In bond markets, the yield on the benchmark 10-year Treasury note ticked up to 1.048% from 1.038% Monday. Yields rise when prices fall.
Indexes in Asia handed back some of the robust gains registered in the first few weeks of this year. The Hang Seng Index in Hong Kong dropped 2.6%, as heavyweight Tencent Holdings fell 6.3%, retreating from a record high reached in the previous session. The Shanghai Composite shed 1.5%, the Nikkei 225 retreated 1% and South Korea's Kospi Composite lost 2.1%.
In a surprise move, the People's Bank of China withdrew 78 billion yuan, or the equivalent of $12 billion, from the Chinese financial system through open-market operations Tuesday. The move runs counter to expectations in the run-up to the Lunar New Year holidays, when China's banking system usually needs more, not less, liquidity.
At 10 a.m.
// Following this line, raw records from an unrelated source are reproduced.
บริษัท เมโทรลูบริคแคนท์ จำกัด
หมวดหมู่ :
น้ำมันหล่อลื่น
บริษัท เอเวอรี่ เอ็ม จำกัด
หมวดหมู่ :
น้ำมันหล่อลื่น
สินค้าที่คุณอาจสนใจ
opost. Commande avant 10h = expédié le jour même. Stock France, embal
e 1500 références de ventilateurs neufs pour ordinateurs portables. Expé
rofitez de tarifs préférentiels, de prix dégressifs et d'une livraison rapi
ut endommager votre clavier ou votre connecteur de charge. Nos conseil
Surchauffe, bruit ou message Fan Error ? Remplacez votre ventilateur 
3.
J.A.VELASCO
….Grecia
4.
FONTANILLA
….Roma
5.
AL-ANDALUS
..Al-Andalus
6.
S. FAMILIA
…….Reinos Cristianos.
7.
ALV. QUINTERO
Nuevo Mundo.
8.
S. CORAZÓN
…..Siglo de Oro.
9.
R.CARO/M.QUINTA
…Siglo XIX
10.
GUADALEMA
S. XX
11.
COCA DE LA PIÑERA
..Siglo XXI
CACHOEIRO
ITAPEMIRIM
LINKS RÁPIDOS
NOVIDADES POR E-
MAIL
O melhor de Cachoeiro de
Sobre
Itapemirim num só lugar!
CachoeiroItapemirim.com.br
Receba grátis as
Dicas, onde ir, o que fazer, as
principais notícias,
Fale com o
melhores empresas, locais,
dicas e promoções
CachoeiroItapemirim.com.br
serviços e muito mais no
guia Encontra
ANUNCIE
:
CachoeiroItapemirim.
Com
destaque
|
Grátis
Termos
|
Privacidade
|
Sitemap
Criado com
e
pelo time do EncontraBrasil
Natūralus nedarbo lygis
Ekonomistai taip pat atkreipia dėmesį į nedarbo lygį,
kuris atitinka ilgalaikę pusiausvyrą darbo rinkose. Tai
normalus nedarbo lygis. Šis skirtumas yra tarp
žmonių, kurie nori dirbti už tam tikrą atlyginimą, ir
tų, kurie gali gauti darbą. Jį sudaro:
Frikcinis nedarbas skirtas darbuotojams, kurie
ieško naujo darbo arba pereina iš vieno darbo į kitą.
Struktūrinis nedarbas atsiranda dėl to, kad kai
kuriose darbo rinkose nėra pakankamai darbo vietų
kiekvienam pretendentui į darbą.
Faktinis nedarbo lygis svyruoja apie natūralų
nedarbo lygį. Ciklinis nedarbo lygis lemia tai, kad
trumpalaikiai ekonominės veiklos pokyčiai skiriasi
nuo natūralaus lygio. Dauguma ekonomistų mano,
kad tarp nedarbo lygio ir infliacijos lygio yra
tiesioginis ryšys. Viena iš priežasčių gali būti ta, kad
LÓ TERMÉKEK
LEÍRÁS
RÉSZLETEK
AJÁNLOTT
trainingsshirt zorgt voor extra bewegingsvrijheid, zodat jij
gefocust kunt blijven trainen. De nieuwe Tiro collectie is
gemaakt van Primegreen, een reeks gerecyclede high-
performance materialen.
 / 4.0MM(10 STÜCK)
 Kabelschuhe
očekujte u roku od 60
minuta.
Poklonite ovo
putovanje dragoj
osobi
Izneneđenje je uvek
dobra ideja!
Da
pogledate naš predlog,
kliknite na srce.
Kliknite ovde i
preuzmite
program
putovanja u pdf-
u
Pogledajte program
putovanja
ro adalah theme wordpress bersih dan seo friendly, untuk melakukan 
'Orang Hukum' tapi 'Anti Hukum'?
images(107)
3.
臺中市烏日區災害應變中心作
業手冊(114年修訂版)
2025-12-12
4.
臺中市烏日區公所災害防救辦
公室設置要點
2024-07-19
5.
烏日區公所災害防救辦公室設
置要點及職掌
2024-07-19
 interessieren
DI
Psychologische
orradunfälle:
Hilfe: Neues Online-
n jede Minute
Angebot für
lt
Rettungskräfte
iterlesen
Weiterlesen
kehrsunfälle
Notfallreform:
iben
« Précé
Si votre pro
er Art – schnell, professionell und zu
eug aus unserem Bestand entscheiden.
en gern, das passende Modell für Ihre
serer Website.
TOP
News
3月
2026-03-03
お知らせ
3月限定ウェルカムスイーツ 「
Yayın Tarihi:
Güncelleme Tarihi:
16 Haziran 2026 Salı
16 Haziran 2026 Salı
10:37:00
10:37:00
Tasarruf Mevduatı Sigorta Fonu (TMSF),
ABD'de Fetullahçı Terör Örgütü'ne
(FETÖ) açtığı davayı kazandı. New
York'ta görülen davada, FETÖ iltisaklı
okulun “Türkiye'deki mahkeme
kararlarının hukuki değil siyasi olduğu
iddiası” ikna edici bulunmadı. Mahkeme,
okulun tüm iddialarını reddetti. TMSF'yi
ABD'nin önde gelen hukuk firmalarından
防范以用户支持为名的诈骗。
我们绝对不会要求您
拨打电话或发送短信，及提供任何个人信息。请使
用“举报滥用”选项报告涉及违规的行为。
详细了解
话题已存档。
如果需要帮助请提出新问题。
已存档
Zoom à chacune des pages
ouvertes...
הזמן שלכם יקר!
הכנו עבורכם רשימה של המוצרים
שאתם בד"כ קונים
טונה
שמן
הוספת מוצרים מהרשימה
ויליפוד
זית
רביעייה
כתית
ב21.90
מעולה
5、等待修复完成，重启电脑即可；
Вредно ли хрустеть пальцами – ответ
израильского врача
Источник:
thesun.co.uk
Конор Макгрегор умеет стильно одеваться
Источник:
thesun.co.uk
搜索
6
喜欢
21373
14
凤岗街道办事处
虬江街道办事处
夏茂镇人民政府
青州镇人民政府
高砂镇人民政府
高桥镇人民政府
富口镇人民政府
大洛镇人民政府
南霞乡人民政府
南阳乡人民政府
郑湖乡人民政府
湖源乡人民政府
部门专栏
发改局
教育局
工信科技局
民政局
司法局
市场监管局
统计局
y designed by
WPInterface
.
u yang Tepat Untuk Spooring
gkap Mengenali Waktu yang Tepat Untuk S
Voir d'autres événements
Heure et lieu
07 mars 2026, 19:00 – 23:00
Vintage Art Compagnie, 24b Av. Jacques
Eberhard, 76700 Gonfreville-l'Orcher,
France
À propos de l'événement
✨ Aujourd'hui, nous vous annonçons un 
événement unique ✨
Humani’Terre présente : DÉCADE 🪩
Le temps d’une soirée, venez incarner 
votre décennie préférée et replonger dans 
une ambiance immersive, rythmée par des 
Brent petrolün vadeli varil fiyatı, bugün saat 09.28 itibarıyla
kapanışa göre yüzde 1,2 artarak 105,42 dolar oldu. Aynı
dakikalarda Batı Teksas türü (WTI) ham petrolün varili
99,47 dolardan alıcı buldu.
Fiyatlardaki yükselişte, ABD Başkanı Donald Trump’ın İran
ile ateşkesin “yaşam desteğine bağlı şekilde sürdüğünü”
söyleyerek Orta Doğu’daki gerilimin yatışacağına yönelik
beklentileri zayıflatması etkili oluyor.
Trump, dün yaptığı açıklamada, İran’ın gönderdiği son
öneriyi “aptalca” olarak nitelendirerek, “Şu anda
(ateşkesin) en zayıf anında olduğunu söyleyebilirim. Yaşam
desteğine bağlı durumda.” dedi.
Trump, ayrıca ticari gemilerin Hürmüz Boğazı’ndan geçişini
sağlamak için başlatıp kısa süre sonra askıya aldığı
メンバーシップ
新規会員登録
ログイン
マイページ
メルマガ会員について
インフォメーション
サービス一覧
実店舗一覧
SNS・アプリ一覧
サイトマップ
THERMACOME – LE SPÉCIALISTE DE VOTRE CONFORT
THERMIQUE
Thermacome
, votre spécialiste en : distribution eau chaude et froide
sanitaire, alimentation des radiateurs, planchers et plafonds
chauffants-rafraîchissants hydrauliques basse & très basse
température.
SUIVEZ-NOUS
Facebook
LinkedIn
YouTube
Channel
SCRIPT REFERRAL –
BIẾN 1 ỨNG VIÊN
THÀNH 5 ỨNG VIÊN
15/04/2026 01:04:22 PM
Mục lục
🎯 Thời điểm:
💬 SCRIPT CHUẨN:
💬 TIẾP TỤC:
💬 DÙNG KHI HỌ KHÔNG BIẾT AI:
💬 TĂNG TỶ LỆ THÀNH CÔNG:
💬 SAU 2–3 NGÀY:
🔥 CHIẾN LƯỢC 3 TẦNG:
ET, The Conference Board is due to release its index of consumer confidence, which will show whether U.S. consumers' outlook on the economy improved or deteriorated in January.
Data showing the pace of U.S. home-price growth in November will be out at 9 a.m. In the year to October, the S&P CoreLogic Case-Shiller National Home Price Index, which measures average home prices in major metropolitan areas, rose 8.4%.